Kepala Badan Pengendalian Pembangunan dan Investigasi Khusus (Bappisus), Aris Marsudiyanto, menyampaikan bahwa penghentian tersebut merupakan bentuk komitmen Badan Gizi Nasional (BGN) dalam menjaga kualitas layanan gizi sesuai standar yang telah ditetapkan.
“Sekitar 1.700 SPPG telah disuspend oleh BGN untuk dilakukan perbaikan. Ini menunjukkan keseriusan dalam memastikan pengelolaan berjalan sesuai spesifikasi dan standar kualitas,” ujar Aris dalam acara APPMBGI National Summit di Jakarta Timur, Sabtu (25/4/2026).

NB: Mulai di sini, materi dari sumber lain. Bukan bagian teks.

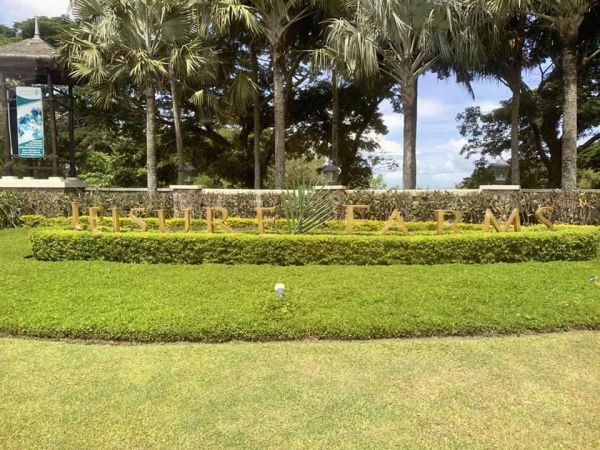 Identify the location of light. (276, 293). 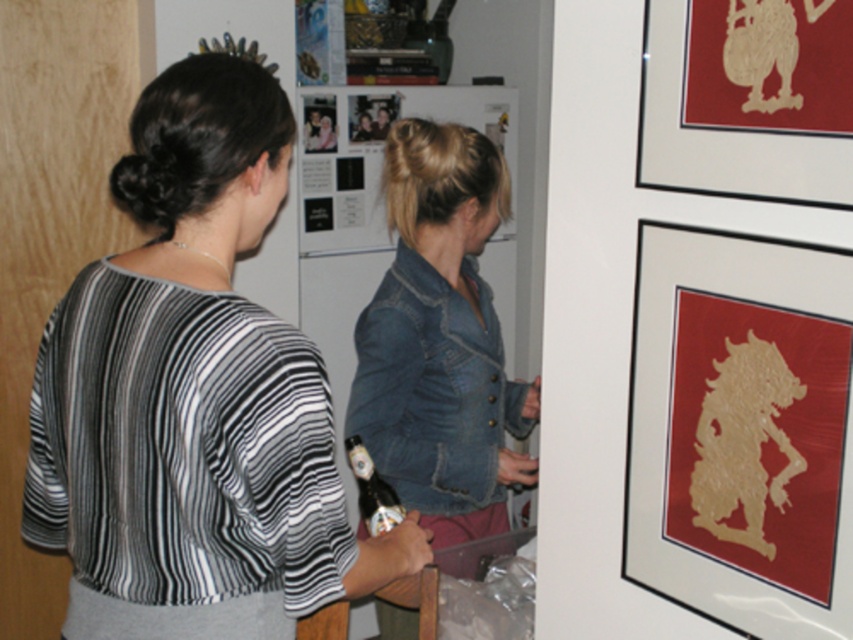 You are arranging items on a table and need to place the striped fabric blouse at left and the gold textured paper at upper right. According to the scene, which item is positioned more to the left?

The striped fabric blouse at left is positioned more to the left than the gold textured paper at upper right.

You are a delivery person who needs to place a small package between the striped fabric blouse at left and the gold paper silhouette at upper right. The package is 50 centimeters long. Can you fit it between them without moving either object?

The distance between the striped fabric blouse at left and the gold paper silhouette at upper right is 55.90 centimeters. Since the package is 50 centimeters long, it can fit between them as there is enough space.

You are standing in front of a table where two people are working. You see two points marked on the table surface at coordinates point (643, 360) and point (691, 67). If you want to place a small object closer to the camera, which point should you choose?

You should choose point (643, 360) because it is closer to the camera compared to point (691, 67). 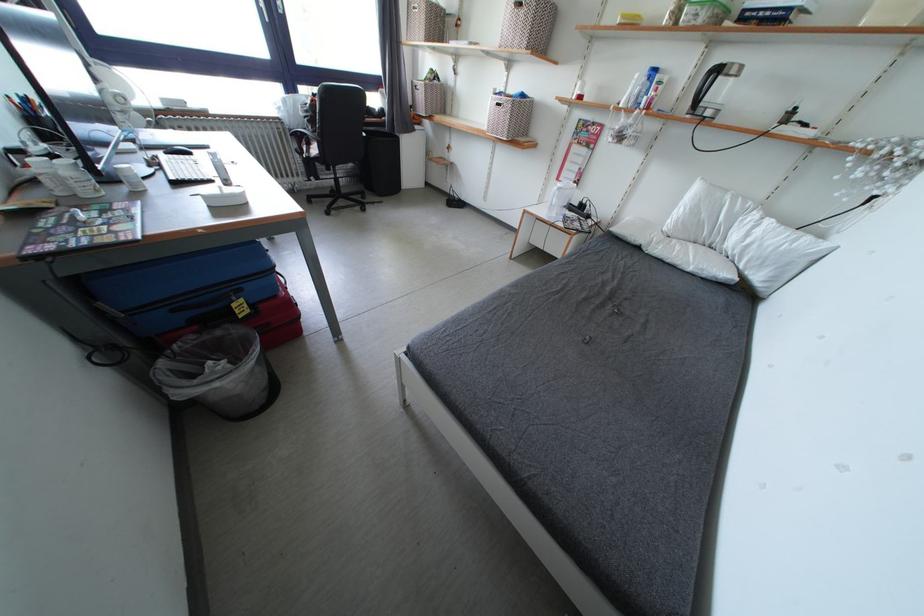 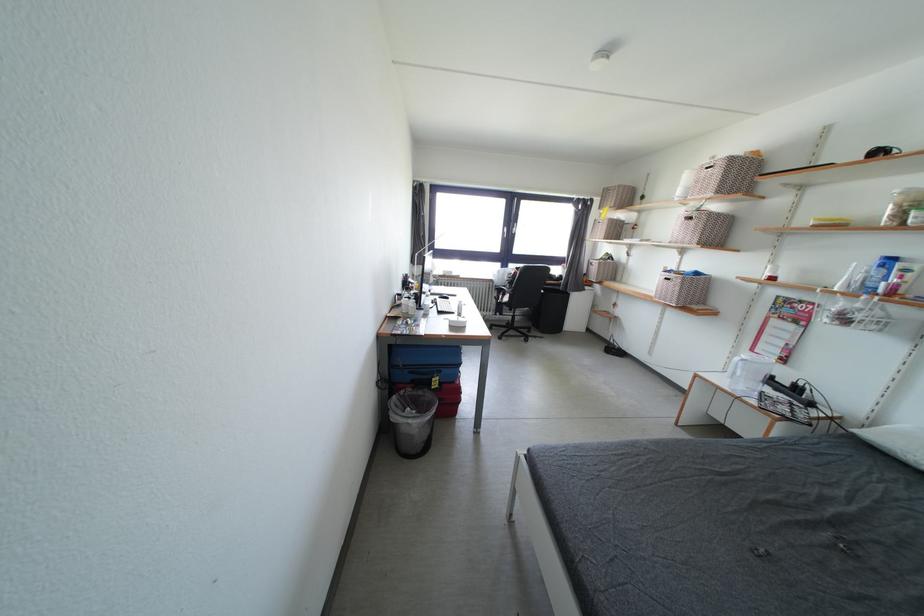 Locate, in the second image, the point that corresponds to [240,310] in the first image.

(440, 384) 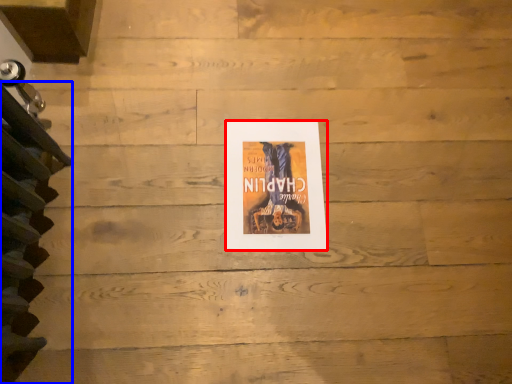 Question: Which object appears closest to the camera in this image, poster (highlighted by a red box) or stairwell (highlighted by a blue box)?

Choices:
 (A) poster
 (B) stairwell

Answer: (B) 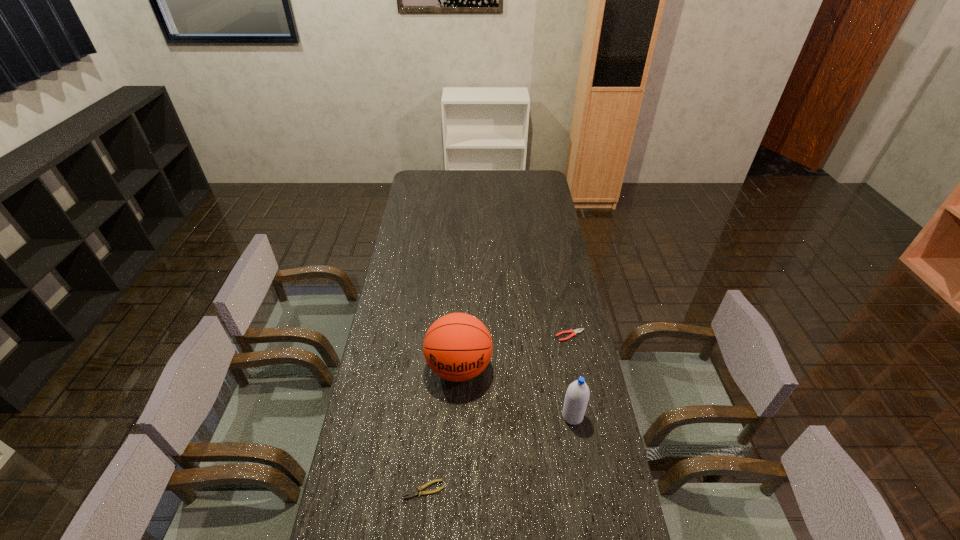 Identify the location of water bottle that is at the right edge. (577, 396).

I want to click on pliers that is at the right edge, so click(x=574, y=332).

The height and width of the screenshot is (540, 960). I want to click on vacant space at the far edge of the desktop, so click(483, 182).

I want to click on free space at the left edge, so click(x=393, y=521).

The height and width of the screenshot is (540, 960). Identify the location of vacant space at the right edge. coord(535,193).

The width and height of the screenshot is (960, 540). What are the coordinates of `free space at the far left corner of the desktop` in the screenshot? It's located at point(425,178).

Identify the location of vacant area between the third tallest object and the third nearest object. (515, 352).

Find the location of `empty location between the water bottle and the farthest object`. empty location between the water bottle and the farthest object is located at coordinates (571, 376).

What are the coordinates of `vacant area between the second nearest object and the basketball` in the screenshot? It's located at (516, 392).

You are a GUI agent. You are given a task and a screenshot of the screen. Output one action in this format:
    pyautogui.click(x=<x>, y=<y>)
    Task: Click on the unoccupied area between the taller pliers and the third farthest object
    Image resolution: width=960 pixels, height=540 pixels.
    Given the screenshot: What is the action you would take?
    pyautogui.click(x=571, y=376) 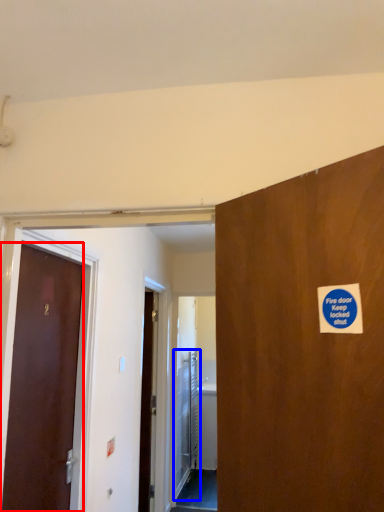 Question: Which object is further to the camera taking this photo, door (highlighted by a red box) or elevator door (highlighted by a blue box)?

Choices:
 (A) door
 (B) elevator door

Answer: (B) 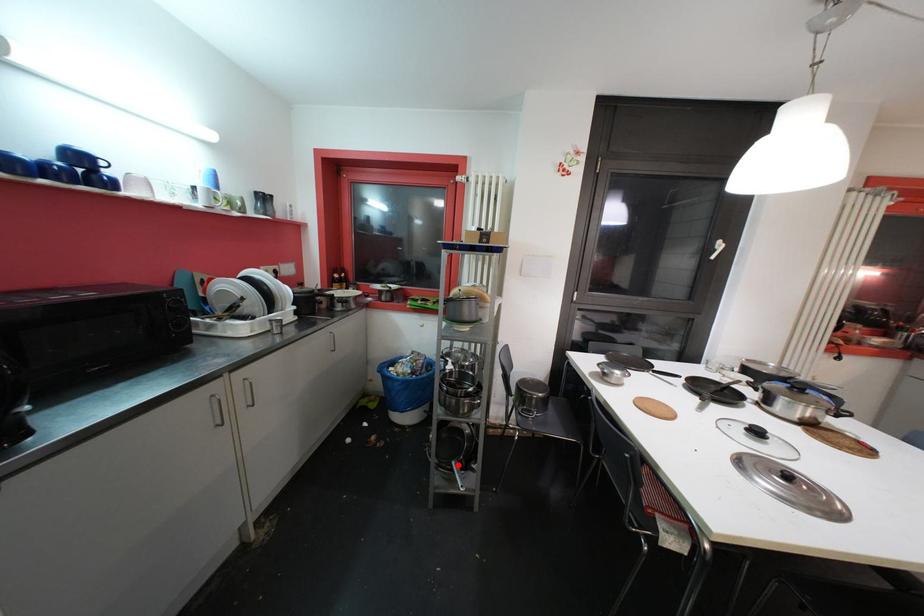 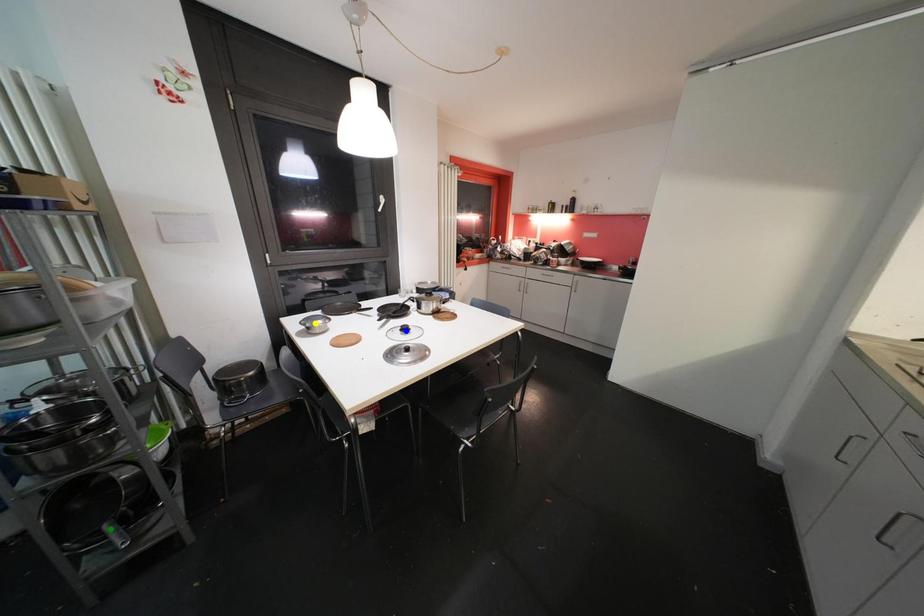 Question: I am providing you with two images of the same scene from different viewpoints. A red point is marked on the first image. You are given multiple points on the second image. Which spot in image 2 lines up with the point in image 1?

Choices:
 (A) green point
 (B) yellow point
 (C) blue point

Answer: (A) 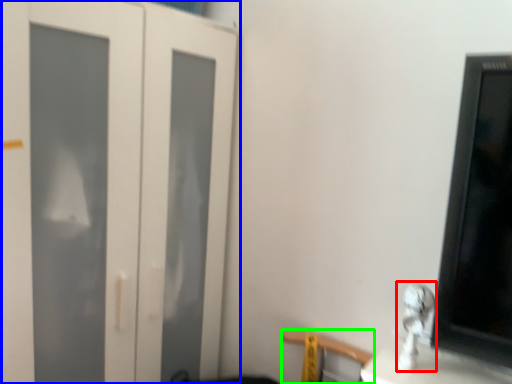 Question: Which object is the farthest from silver (highlighted by a red box)? Choose among these: door (highlighted by a blue box) or chair (highlighted by a green box).

Choices:
 (A) door
 (B) chair

Answer: (A) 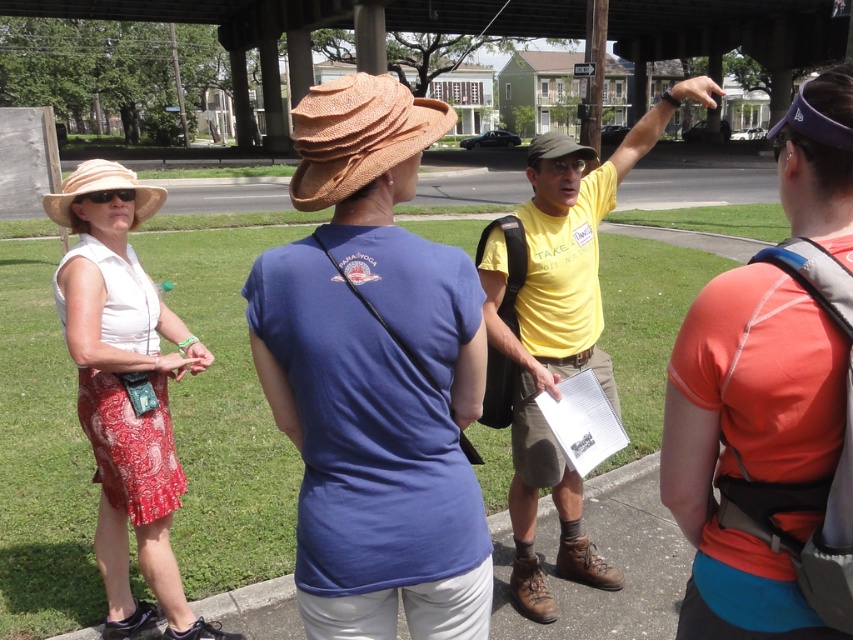 You are standing at the center of the bridge and want to find the matte red dress at left. Based on the coordinates provided, in which direction should you look to locate it?

The matte red dress at left is located at coordinates point (x=125, y=392), which means you should look to the left side to find it.

You are a photographer trying to capture a candid shot of the yellow cotton shirt at center and the matte straw hat at center. The camera you are using has a maximum focus range of 30 inches. Can you capture both subjects in focus without moving the camera?

The matte straw hat at center is 33.13 inches away from the yellow cotton shirt at center. Since the distance between them exceeds the camera maximum focus range of 30 inches, you cannot capture both subjects in focus without moving the camera.

Based on the coordinates provided, which object is located at point (x=374, y=376) in the image?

Aris menegaskan bahwa setiap penyedia layanan wajib mematuhi ketentuan yang berlaku, baik dari segi porsi, kualitas bahan, hingga proses penyajian. Ia mengingatkan bahwa tidak boleh ada kompromi terhadap standar gizi yang telah ditentukan pemerintah.
Menurutnya, pengurangan porsi tidak hanya berdampak pada kualitas nutrisi, tetapi juga berpotensi mengganggu tujuan utama program MBG, yaitu meningkatkan kesehatan masyarakat, khususnya anak-anak.
“Semua SPPG harus menjaga spesifikasi makanan sesuai standar BGN. Tidak boleh mengurangi ukuran maupun kualitas. Mulai dari kualitas makanan, air, proses penyajian, hingga kondisi dapur harus memenuhi standar higienis dan kesehatan,” tegasnya.
Dalam temuan Bappisus, praktik pengurangan porsi dilakukan dengan cara memperkecil ukuran lauk. Salah satu contoh yang ditemukan adalah pemotongan ayam yang tidak sesuai standar.
“Seharusnya satu ekor ayam dipotong menjadi delapan bagian, tetapi di lapangan ditemukan dipotong menjadi 12, 16, bahkan hingga 20 bagian. Hal ini membuat ukuran menjadi lebih kecil dan tentu berpengaruh pada nilai gizi,” jelas Aris.
Selain ayam, praktik serupa juga ditemukan pada bahan pangan lain seperti ikan lele yang tidak sesuai dengan takaran berat yang ditentukan. Ia menekankan bahwa setiap bahan harus disajikan sesuai spesifikasi agar kebutuhan gizi penerima manfaat tetap terpenuhi.
Langkah suspend ini disebut sebagai upaya pembenahan, bukan penghentian permanen. SPPG yang terdampak akan diberikan kesempatan untuk memperbaiki sistem operasional mereka sebelum diizinkan kembali beroperasi.